Cari Blog Ini

Jumat, 14 Januari 2011

"Yg Sakit Itu Soedirman..Panglima Besar Tidak Pernah Sakit.."

“Saya minta dengan sangat, agar Bung Karno turut menyingkir. Rencana saya hendak meninggalkan kota dan masuk hutan. Ikutlah Bung Karno dengan saya.”

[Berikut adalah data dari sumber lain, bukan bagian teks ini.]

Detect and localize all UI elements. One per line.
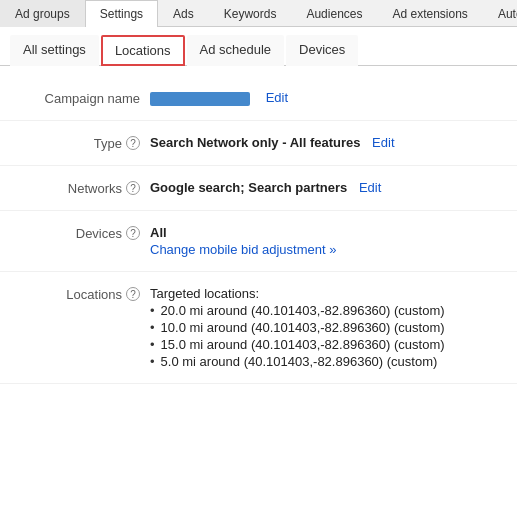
networks-help-icon[interactable]: ? (126, 181, 140, 195)
subtab-ad-schedule[interactable]: Ad schedule (187, 35, 285, 66)
tab-audiences[interactable]: Audiences (291, 0, 377, 27)
location-item-1: 20.0 mi around (40.101403,-82.896360) (c… (161, 303, 445, 318)
campaign-name-bar (150, 92, 250, 106)
tab-auto-ta[interactable]: Auto ta... (483, 0, 517, 27)
networks-value-text: Google search; Search partners (150, 180, 347, 195)
tab-ad-groups[interactable]: Ad groups (0, 0, 85, 27)
type-value: Search Network only - All features Edit (150, 135, 497, 150)
campaign-name-label: Campaign name (20, 90, 150, 106)
bullet-3: • (150, 337, 155, 352)
sub-nav: All settings Locations Ad schedule Devic… (0, 27, 517, 66)
tab-ad-extensions[interactable]: Ad extensions (377, 0, 482, 27)
networks-value: Google search; Search partners Edit (150, 180, 497, 195)
networks-label-text: Networks (68, 181, 122, 196)
campaign-name-row: Campaign name Edit (0, 76, 517, 121)
change-mobile-bid-link[interactable]: Change mobile bid adjustment » (150, 242, 497, 257)
devices-value: All Change mobile bid adjustment » (150, 225, 497, 257)
locations-label: Locations ? (20, 286, 150, 302)
subtab-locations[interactable]: Locations (101, 35, 185, 66)
location-item-2: 10.0 mi around (40.101403,-82.896360) (c… (161, 320, 445, 335)
tab-keywords[interactable]: Keywords (209, 0, 292, 27)
locations-label-text: Locations (66, 287, 122, 302)
top-nav: Ad groups Settings Ads Keywords Audience… (0, 0, 517, 27)
networks-label: Networks ? (20, 180, 150, 196)
subtab-devices[interactable]: Devices (286, 35, 358, 66)
bullet-1: • (150, 303, 155, 318)
devices-label-text: Devices (76, 226, 122, 241)
locations-list: • 20.0 mi around (40.101403,-82.896360) … (150, 303, 497, 369)
targeted-locations-header: Targeted locations: (150, 286, 497, 301)
devices-row: Devices ? All Change mobile bid adjustme… (0, 211, 517, 272)
tab-ads[interactable]: Ads (158, 0, 209, 27)
locations-row: Locations ? Targeted locations: • 20.0 m… (0, 272, 517, 384)
list-item: • 20.0 mi around (40.101403,-82.896360) … (150, 303, 497, 318)
type-edit-link[interactable]: Edit (372, 135, 394, 150)
campaign-name-edit-link[interactable]: Edit (266, 90, 288, 105)
locations-value: Targeted locations: • 20.0 mi around (40… (150, 286, 497, 369)
bullet-2: • (150, 320, 155, 335)
settings-content: Campaign name Edit Type ? Search Network… (0, 66, 517, 394)
type-row: Type ? Search Network only - All feature… (0, 121, 517, 166)
type-value-text: Search Network only - All features (150, 135, 360, 150)
bullet-4: • (150, 354, 155, 369)
subtab-all-settings[interactable]: All settings (10, 35, 99, 66)
devices-help-icon[interactable]: ? (126, 226, 140, 240)
list-item: • 10.0 mi around (40.101403,-82.896360) … (150, 320, 497, 335)
list-item: • 15.0 mi around (40.101403,-82.896360) … (150, 337, 497, 352)
networks-edit-link[interactable]: Edit (359, 180, 381, 195)
location-item-3: 15.0 mi around (40.101403,-82.896360) (c… (161, 337, 445, 352)
type-label: Type ? (20, 135, 150, 151)
campaign-name-value: Edit (150, 90, 497, 106)
list-item: • 5.0 mi around (40.101403,-82.896360) (… (150, 354, 497, 369)
locations-help-icon[interactable]: ? (126, 287, 140, 301)
devices-label: Devices ? (20, 225, 150, 241)
type-help-icon[interactable]: ? (126, 136, 140, 150)
location-item-4: 5.0 mi around (40.101403,-82.896360) (cu… (161, 354, 438, 369)
type-label-text: Type (94, 136, 122, 151)
campaign-name-label-text: Campaign name (45, 91, 140, 106)
networks-row: Networks ? Google search; Search partner… (0, 166, 517, 211)
tab-settings[interactable]: Settings (85, 0, 158, 27)
devices-value-text: All (150, 225, 167, 240)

“Dirman, engkau seorang prajurit. Tempatmu di medan pertempuran dengan anak buahmu. Dan tempatmu bukanlah pelarian bagi saya. Saya harus tinggal di sini, dan mungkin bisa berunding untuk kita dan memimpin rakyat kita semua. Kemungkinan Belanda mempertaruhkan kepala Bung Karno. Jika Bung Karno tetap tinggal di sini, Belanda mungkin menembak saya. Dalam kedua hal ini saya menghadapi kematian, tapi jangan kuatir. Saya tidak takut. Anak-anak kita menguburkan tentara Belanda yang mati. Kita perang dengan cara yang beradab, akan tetapi …”
t
Soedirman mengepalkan tinjunya: “…Kami akan peringatkan kepada Belanda, kalau Belanda menyakiti Sukarno, bagi mereka tak ada ampun lagi. Belanda akan mengalami pembunuhan besar-besaran.”

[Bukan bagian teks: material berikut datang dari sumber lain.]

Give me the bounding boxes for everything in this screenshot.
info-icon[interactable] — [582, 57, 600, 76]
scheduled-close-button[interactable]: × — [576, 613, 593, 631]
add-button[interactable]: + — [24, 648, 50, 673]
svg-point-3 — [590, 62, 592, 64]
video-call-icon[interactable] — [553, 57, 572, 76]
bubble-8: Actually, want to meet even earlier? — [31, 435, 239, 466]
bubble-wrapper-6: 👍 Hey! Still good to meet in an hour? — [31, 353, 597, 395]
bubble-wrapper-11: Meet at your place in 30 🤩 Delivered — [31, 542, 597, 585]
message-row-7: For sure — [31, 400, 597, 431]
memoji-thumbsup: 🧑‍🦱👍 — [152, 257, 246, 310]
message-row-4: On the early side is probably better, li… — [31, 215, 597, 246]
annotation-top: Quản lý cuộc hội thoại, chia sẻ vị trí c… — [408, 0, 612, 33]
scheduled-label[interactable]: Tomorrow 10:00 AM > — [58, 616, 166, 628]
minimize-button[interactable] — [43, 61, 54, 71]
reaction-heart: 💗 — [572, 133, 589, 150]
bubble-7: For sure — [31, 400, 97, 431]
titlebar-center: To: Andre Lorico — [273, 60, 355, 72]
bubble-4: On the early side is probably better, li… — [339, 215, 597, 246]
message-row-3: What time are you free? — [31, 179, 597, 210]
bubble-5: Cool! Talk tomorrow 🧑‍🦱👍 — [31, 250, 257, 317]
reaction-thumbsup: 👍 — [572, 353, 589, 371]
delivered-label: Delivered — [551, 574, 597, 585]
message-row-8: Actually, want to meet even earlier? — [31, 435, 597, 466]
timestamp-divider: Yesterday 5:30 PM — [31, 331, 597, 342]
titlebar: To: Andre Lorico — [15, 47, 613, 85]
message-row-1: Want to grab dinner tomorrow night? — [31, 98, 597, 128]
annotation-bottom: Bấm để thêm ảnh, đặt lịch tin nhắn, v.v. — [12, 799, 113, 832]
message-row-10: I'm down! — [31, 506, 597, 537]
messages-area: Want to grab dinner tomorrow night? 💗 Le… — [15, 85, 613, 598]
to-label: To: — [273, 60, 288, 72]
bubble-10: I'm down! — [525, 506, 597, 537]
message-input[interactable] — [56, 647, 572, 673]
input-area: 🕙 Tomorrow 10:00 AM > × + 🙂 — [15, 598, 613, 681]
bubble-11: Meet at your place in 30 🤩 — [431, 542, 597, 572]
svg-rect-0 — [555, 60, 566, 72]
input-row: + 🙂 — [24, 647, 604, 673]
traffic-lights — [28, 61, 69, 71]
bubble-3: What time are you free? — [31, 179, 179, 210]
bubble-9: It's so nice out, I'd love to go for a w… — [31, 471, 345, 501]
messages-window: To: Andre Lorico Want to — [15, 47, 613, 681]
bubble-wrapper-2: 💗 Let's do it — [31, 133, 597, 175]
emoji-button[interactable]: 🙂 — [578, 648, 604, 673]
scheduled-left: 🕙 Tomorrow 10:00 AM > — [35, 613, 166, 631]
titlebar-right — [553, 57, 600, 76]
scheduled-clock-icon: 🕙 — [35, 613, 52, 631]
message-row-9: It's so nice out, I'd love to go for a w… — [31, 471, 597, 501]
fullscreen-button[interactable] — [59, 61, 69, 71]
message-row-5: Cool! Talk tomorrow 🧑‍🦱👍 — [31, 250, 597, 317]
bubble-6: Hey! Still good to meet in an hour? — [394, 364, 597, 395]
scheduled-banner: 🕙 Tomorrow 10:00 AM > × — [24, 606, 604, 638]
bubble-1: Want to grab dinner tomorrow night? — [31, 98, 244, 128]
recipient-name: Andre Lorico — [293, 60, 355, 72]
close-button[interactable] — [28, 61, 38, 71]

“Sekali pun kita harus kembali pada cara amputasi tanpa obat bius dan mempergunakan daun pisang sebagai perban, namun jangan biarkan dunia berkata bahwa kemerdekaan kita dihadiahkan dari dalam tas seorang diplomat. Perlihatkan kepada dunia bahwa kita membeli kemerdekaan itu dengan mahal, dengan darah, keringat dan tekad yang tak kunjung padam.
Dan jangan ke luar dari lurah dan bukit hingga Presidenmu memerintahkannya. Ingatlah, sekali pun para pemimpin tertangkap, orang yang di bawahnya harus menggantikannya, baik ia militer maupun sipil.
Dan Indonesia tidak akan menyerah!”

Saat memimpin perang, paru2 sang Jenderal hanya berfungsi satu, dan ketika Presiden Soekarno menyarankan beliau utk berstirahat, Panglima Besar Soedirman berkata :

“Yang sakit itu Soedirman…panglima besar tidak pernah sakit….” Itu jawaban sang Jenderal. Tidak terbayangkan begitu besarnya semangat perjuangan sang Jenderal dalam melawan musuh dan penyakit yang dideritanya.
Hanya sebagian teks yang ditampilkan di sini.